Rather than use the cooler periods those markets are entering as an excuse to take a break, investors should be focusing their efforts on minimising risk and doing what they can to help their investments perform.
One action recommended by Phillip Almeida, director with Performance Property Advisory, is for investors to consider some minor improvements to their properties that may increase both their value and rental power during what would be an otherwise flat period.
“Now is the time to consider refurbishing one or more of your properties. Many investors are reluctant to refurbish, afraid of over-capitalising and not getting their money back,” Almeida said.
“Refurbishment generally involves cosmetic updates to the kitchen and bathroom, painting throughout and either new carpeting or conversion to polished floorboards. A good refurbishment will not only increase the value of your property but will enable you to push up rentals, allowing you to more quickly reduce your debt position,” he said.
Whether investors refurbish or not, Almeida recommends investors consider whether the rent they are currently charging is sufficient.
“You may have quality stock but is it paying its way? Are your rents covering the costs of your mortgage repayments and is there enough left over for repairs or to act as a buffer should you be faced with long-term vacancies?” he said.
“You may consider pushing up rent. As a rule of thumb, rents should increase by 5% each year.”
While some investors may have no room to move when it comes to increasing rents or making improvements, Almeida reminded them, especially inexperienced ones, not to panic.
“For many Gen Ys who have never experienced a downturn, there could be the temptation to sell. If your investments meet the ‘quality stock’ test, there is no need.
“You would be best served to hold on to these assets. The market will pick up. It always does. However if you have inferior stock, now is the time to get rid of it.”

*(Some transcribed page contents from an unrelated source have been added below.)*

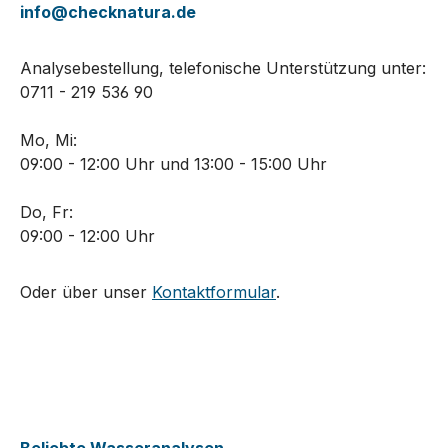
info@checknatura.de
Analysebestellung, telefonische Unterstützung unter:
0711 - 219 536 90
Mo, Mi:
09:00 - 12:00 Uhr und 13:00 - 15:00 Uhr
Do, Fr:
09:00 - 12:00 Uhr
Oder über unser
Kontaktformular
.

While it may not be the best time to look at residential property in Sydney or Melbourne as prices are at or near their peaks, Almeida said investors shouldn’t ignore other opportunities that may be present.
“Given that yields in Sydney and Melbourne are currently the lowest in the country, commercial and industrial stock now represent much greater value and the opportunity for a more solid passive income-stream. Commercial stock generally has higher yields than residential and brings the added benefit of asset class diversification. Commercial stock can include anything from offices or shops in suburban strips to entire office blocks.
“Like residential investment, commercial stock should always be blue chip - that is high quality, highly desirable stock with the capability of attracting stable tenants such as government organisations and major corporations.”